--- Stored items ---
Content starts
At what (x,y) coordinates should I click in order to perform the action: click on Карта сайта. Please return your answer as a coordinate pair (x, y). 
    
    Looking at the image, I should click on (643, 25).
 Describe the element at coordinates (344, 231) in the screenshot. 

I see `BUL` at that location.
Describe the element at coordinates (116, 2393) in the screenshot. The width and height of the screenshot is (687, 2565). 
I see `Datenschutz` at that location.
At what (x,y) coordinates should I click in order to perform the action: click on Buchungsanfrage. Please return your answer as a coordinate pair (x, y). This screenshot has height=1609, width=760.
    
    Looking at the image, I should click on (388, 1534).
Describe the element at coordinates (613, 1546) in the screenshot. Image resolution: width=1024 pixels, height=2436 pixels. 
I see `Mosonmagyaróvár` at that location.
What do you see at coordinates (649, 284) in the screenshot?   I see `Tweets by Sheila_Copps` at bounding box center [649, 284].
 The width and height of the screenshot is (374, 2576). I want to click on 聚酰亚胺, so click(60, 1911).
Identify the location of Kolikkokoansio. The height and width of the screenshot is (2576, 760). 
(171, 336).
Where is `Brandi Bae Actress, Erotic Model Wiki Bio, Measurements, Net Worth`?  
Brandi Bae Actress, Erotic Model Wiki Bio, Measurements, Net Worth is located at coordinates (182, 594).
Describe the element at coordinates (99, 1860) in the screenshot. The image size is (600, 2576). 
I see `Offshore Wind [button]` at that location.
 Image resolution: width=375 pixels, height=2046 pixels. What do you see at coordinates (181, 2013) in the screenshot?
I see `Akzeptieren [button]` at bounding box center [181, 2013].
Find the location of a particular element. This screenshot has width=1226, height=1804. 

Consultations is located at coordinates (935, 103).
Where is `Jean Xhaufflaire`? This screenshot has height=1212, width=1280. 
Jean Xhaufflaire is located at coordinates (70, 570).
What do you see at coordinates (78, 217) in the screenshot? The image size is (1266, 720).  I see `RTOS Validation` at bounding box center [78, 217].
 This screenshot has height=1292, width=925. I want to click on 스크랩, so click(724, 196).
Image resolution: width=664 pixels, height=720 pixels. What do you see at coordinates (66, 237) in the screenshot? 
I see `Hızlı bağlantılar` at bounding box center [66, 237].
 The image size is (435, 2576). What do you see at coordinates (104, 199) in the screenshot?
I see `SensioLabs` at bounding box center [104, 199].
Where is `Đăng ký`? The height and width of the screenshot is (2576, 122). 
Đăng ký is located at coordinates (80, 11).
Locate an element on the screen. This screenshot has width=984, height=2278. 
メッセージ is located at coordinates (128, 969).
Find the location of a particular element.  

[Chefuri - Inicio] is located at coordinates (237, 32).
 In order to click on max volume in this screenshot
Content ends
--- Action item ---
Transcribe the data word for word.

--- Answer for the task ---
At what (x,y) coordinates should I click in order to perform the action: click on Карта сайта. Please return your answer as a coordinate pair (x, y). 
    
    Looking at the image, I should click on (643, 25).
 Describe the element at coordinates (344, 231) in the screenshot. 

I see `BUL` at that location.
Describe the element at coordinates (116, 2393) in the screenshot. The width and height of the screenshot is (687, 2565). 
I see `Datenschutz` at that location.
At what (x,y) coordinates should I click in order to perform the action: click on Buchungsanfrage. Please return your answer as a coordinate pair (x, y). This screenshot has height=1609, width=760.
    
    Looking at the image, I should click on (388, 1534).
Describe the element at coordinates (613, 1546) in the screenshot. Image resolution: width=1024 pixels, height=2436 pixels. 
I see `Mosonmagyaróvár` at that location.
What do you see at coordinates (649, 284) in the screenshot?   I see `Tweets by Sheila_Copps` at bounding box center [649, 284].
 The width and height of the screenshot is (374, 2576). I want to click on 聚酰亚胺, so click(60, 1911).
Identify the location of Kolikkokoansio. The height and width of the screenshot is (2576, 760). 
(171, 336).
Where is `Brandi Bae Actress, Erotic Model Wiki Bio, Measurements, Net Worth`?  
Brandi Bae Actress, Erotic Model Wiki Bio, Measurements, Net Worth is located at coordinates (182, 594).
Describe the element at coordinates (99, 1860) in the screenshot. The image size is (600, 2576). 
I see `Offshore Wind [button]` at that location.
 Image resolution: width=375 pixels, height=2046 pixels. What do you see at coordinates (181, 2013) in the screenshot?
I see `Akzeptieren [button]` at bounding box center [181, 2013].
Find the location of a particular element. This screenshot has width=1226, height=1804. 

Consultations is located at coordinates (935, 103).
Where is `Jean Xhaufflaire`? This screenshot has height=1212, width=1280. 
Jean Xhaufflaire is located at coordinates (70, 570).
What do you see at coordinates (78, 217) in the screenshot? The image size is (1266, 720).  I see `RTOS Validation` at bounding box center [78, 217].
 This screenshot has height=1292, width=925. I want to click on 스크랩, so click(724, 196).
Image resolution: width=664 pixels, height=720 pixels. What do you see at coordinates (66, 237) in the screenshot? 
I see `Hızlı bağlantılar` at bounding box center [66, 237].
 The image size is (435, 2576). What do you see at coordinates (104, 199) in the screenshot?
I see `SensioLabs` at bounding box center [104, 199].
Where is `Đăng ký`? The height and width of the screenshot is (2576, 122). 
Đăng ký is located at coordinates (80, 11).
Locate an element on the screen. This screenshot has width=984, height=2278. 
メッセージ is located at coordinates (128, 969).
Find the location of a particular element.  

[Chefuri - Inicio] is located at coordinates (237, 32).
 In order to click on max volume in this screenshot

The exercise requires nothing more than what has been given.